STATE OF THE NATION - The Green Party will have to work much harder if they are going to form an alliance with the Libdems in any general election. The results for the Greens in Wealden were staggering, as were the losses for the Conservatives with shamed leader Boris Johnson at the helm, lying to Parliament, lying to Queen Elizabeth and Lying to the electorate during his Big Red Bus campaign. How then was he voted in as Prime Minister, when so untrustworthy and demonstrably unreliable. Presumably, because of the under the table deals he was prepared to do. Covid fast track procurement fraud and cash for honours. When, in reality, he did not have a clue how to run the country, except to keep on borrowing, and building executive housing, so that the homeless, remained homeless, and the renting generation became extended to the next generation of slaves, to row Great Britain into yet more choppy water. With King Charles also coming under fire for his empty properties in a housing and cost of living crisis. The backbone of a nation is it's workforce. Those who physically carry the country forward with skills and services the ruling class shy from. It makes sense to reward workers with reasonable living conditions and equitable rewards. Not to enslave or shackle to the oars of financial servitude. To render them Galley Slaves, to the economic frauds so rampant in the UK. Thus, taxation in all forms needs to become totally transparent - so that the electorate can see what the governments, local and national are doing about the year on year deficit - doubtless fuelled by procurement fraudsters.




How to secure land for low cost exception sites, within the Wealden district



Unfortunately, simple solutions, like cutting the cost of living for millions of voters, with GENUINELY AFFORDABLE HOUSING - is something that eludes governments, once installed in power, they lose all incentive to change the political landscape to something more sustainable.

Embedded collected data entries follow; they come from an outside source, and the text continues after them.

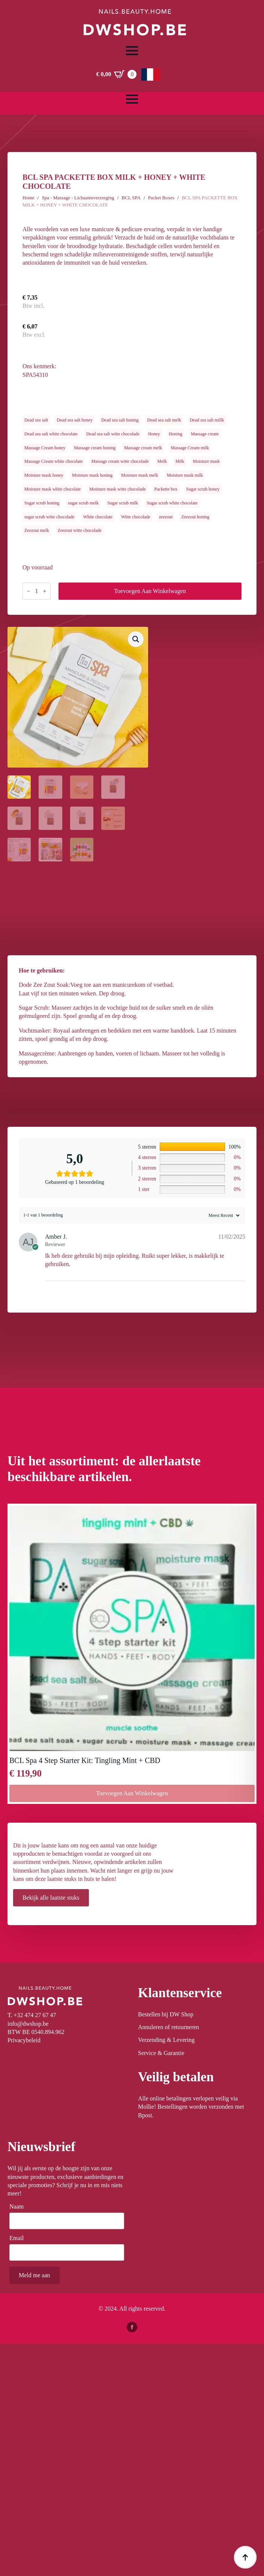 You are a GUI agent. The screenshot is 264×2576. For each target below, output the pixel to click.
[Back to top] (245, 2557)
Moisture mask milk (185, 475)
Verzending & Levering (166, 2040)
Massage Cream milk (190, 447)
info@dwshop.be (28, 2023)
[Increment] (44, 591)
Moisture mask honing (92, 475)
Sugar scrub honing (41, 503)
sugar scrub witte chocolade (49, 516)
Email (18, 2238)
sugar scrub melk (83, 503)
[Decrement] (28, 591)
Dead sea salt (36, 420)
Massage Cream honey (44, 447)
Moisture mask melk (139, 475)
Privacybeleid (24, 2040)
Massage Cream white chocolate (53, 461)
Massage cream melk (143, 447)
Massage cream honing (95, 447)
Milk (180, 461)
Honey (154, 434)
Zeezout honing (195, 516)
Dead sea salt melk (164, 420)
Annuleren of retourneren (168, 2027)
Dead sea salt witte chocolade (113, 434)
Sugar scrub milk (122, 503)
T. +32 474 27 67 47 (32, 2015)
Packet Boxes (161, 197)
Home (28, 197)
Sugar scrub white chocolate (172, 503)
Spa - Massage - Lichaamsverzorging (78, 197)
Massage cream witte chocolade (120, 461)
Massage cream (205, 434)
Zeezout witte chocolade (80, 530)
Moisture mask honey (43, 475)
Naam (18, 2207)
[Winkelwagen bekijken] (116, 74)
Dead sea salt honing (120, 420)
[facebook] (132, 2327)
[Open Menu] (132, 51)
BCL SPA (131, 197)
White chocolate (97, 516)
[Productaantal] (36, 591)
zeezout (166, 516)
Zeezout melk (36, 530)
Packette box (166, 489)
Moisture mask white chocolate (52, 489)
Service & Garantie (161, 2053)
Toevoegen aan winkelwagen (150, 591)
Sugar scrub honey (202, 489)
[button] (136, 639)
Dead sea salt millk (207, 420)
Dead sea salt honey (75, 420)
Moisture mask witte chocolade (117, 489)
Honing (175, 434)
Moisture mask (206, 461)
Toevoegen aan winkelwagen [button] (132, 1793)
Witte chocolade (135, 516)
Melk (162, 461)
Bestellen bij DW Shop (166, 2014)
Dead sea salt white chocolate (51, 434)
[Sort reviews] (223, 1215) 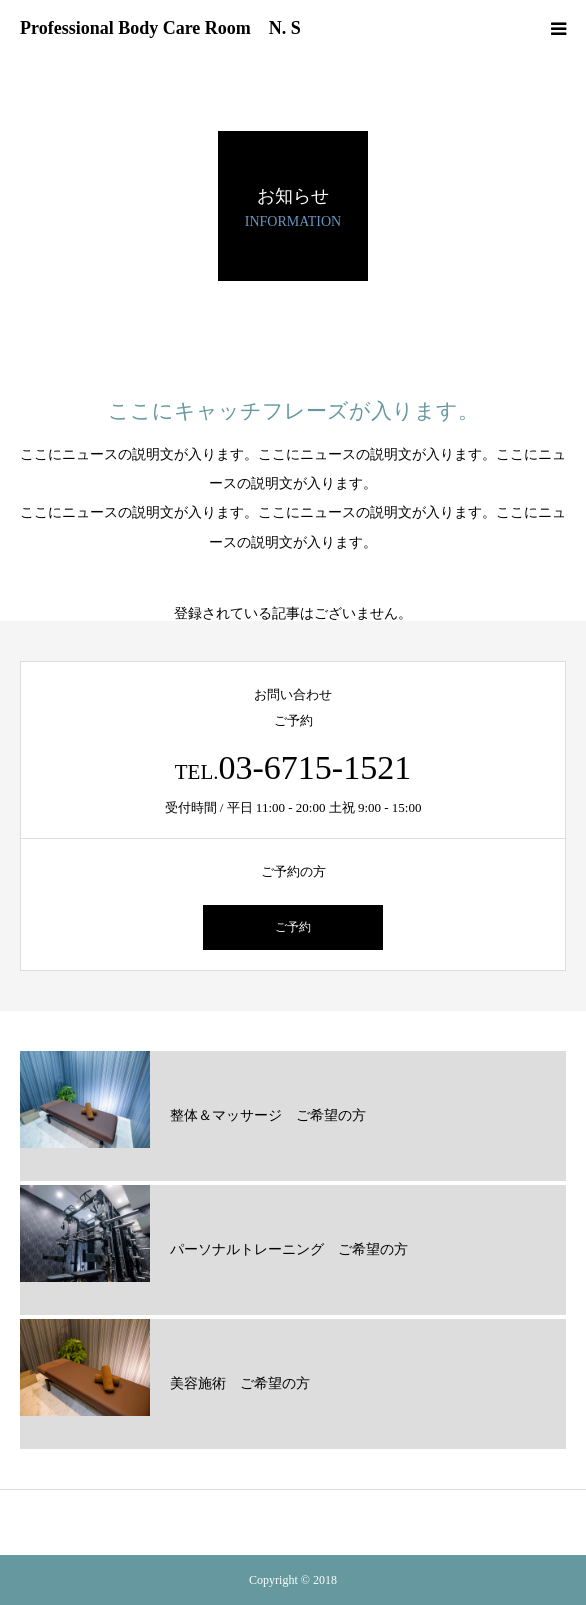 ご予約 (293, 927)
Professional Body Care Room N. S (160, 28) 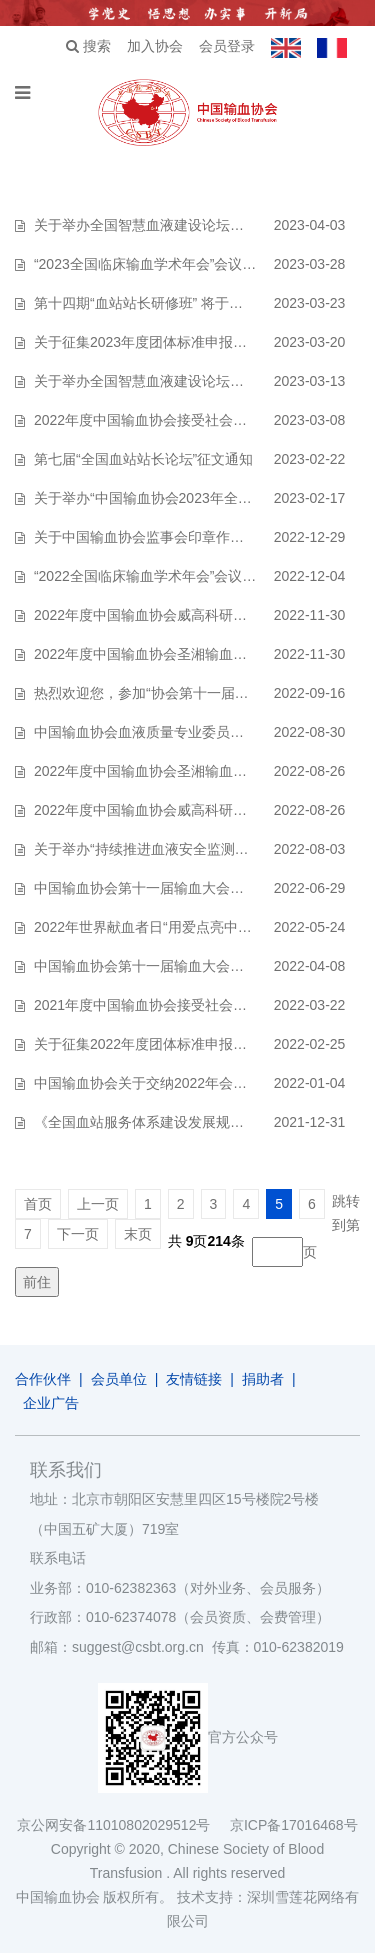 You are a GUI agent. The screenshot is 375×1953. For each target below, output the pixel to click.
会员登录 (227, 46)
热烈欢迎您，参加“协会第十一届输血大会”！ (171, 693)
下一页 (78, 1234)
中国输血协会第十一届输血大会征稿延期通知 (174, 888)
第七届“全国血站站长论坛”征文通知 (143, 459)
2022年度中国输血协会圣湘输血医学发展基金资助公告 (203, 771)
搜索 (88, 46)
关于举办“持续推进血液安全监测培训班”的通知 (178, 849)
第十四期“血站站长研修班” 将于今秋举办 (159, 303)
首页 (38, 1204)
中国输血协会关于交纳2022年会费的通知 (161, 1083)
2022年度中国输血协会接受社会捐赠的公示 (168, 420)
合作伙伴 (43, 1379)
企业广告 (51, 1403)
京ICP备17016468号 (294, 1825)
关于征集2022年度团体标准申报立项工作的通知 (182, 1044)
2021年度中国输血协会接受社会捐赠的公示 (168, 1005)
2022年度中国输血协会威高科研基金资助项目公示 (189, 615)
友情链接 (194, 1379)
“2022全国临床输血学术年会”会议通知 (152, 576)
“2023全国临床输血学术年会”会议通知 (152, 264)
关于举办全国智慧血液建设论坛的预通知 (160, 381)
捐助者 (263, 1379)
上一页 (98, 1204)
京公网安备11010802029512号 (123, 1825)
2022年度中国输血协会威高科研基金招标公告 (175, 810)
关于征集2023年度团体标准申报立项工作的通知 (182, 342)
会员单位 (119, 1379)
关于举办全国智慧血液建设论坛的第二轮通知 (174, 225)
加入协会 (155, 46)
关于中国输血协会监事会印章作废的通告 (160, 537)
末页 (138, 1234) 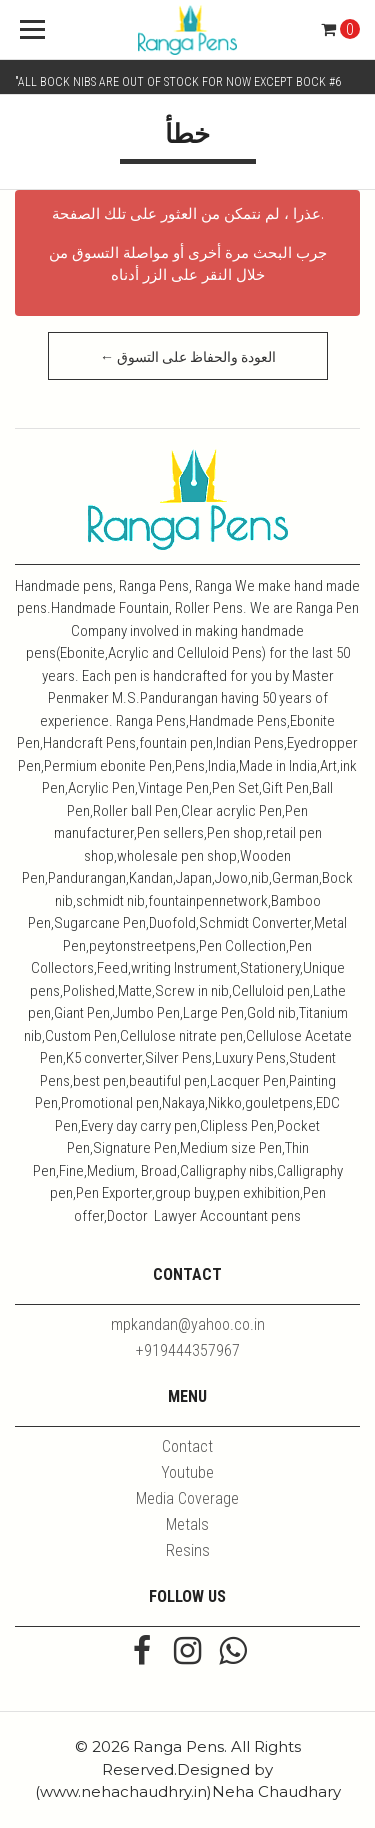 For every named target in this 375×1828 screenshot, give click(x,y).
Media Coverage (187, 1498)
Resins (188, 1550)
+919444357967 (188, 1350)
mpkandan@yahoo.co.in (188, 1324)
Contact (187, 1446)
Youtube (187, 1472)
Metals (187, 1524)
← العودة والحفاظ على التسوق (188, 357)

By way of example, the above diagram shows 12 building plots for 18' x 54' flatpack units - on a one acre site, to include parking, but not including an access road. Arable land is roughly £8-9k per acre. An uplift of 100% for compulsory purchase - on land earmarked for Low Cost Exceptions; self-build starter homes (NPPF). Sites thus acquired for villages, will yield plots for registered persons at around £1,670 per plot.


Now, this really is affordable stuff. Flatpacks are around £30-40k, with solar power, borehole/pump and waste treatment pack coming in well under £50k per home. Against which mortgage repayments are roughly £250 per month. And a reduction in Council Tax, to Band A, for those renting executive houses at over £9000 per month. Good news for the homeless, not so good for overpriced market dealers, and price fixing councils, who use their power to monopolize the planning system, to obtain higher rateable bandings - to pay their enhanced pensions. Such councils, dealing in human misery, might be deemed planning criminals, no better than King Charles II and his African Royal Trading Company, officially sanctioning slave trading.


Conservative cost-of-living crisis, National debt and Chancellor Jeremy Hunt 










SOARING FOOD PRICES - Nothing is more alarming than doing a shop, and finding the prices have literally doubled overnight. Then coming home to find the government are saying inflation is running at 10%. Energy prices are also ridiculously high, even though the UK could be energy independent, if we harnesses our wind turbines more effectively. And we need to build more, with energy storage in batteries or as hydrogen, or hydrogen compounds.


One way of beating food prices is to grow your own vegetables, and plant an apple tree. Cherries and grapes also grow in the south of England. For EV's park and charging prices, need to be regulated, to stop profiteering from electric motorists. We need to transition to renewable energy for transport, as well as for home heating. All of these things can combine to reduce imports, and lower our national debt. Provided that politicians pull our belt in and stop strutting around pretending to be doing good. We need policy changes to speed our national recovery, not promises. The sad thing is, those in power do not have what it takes to make new statute to get things moving the right way.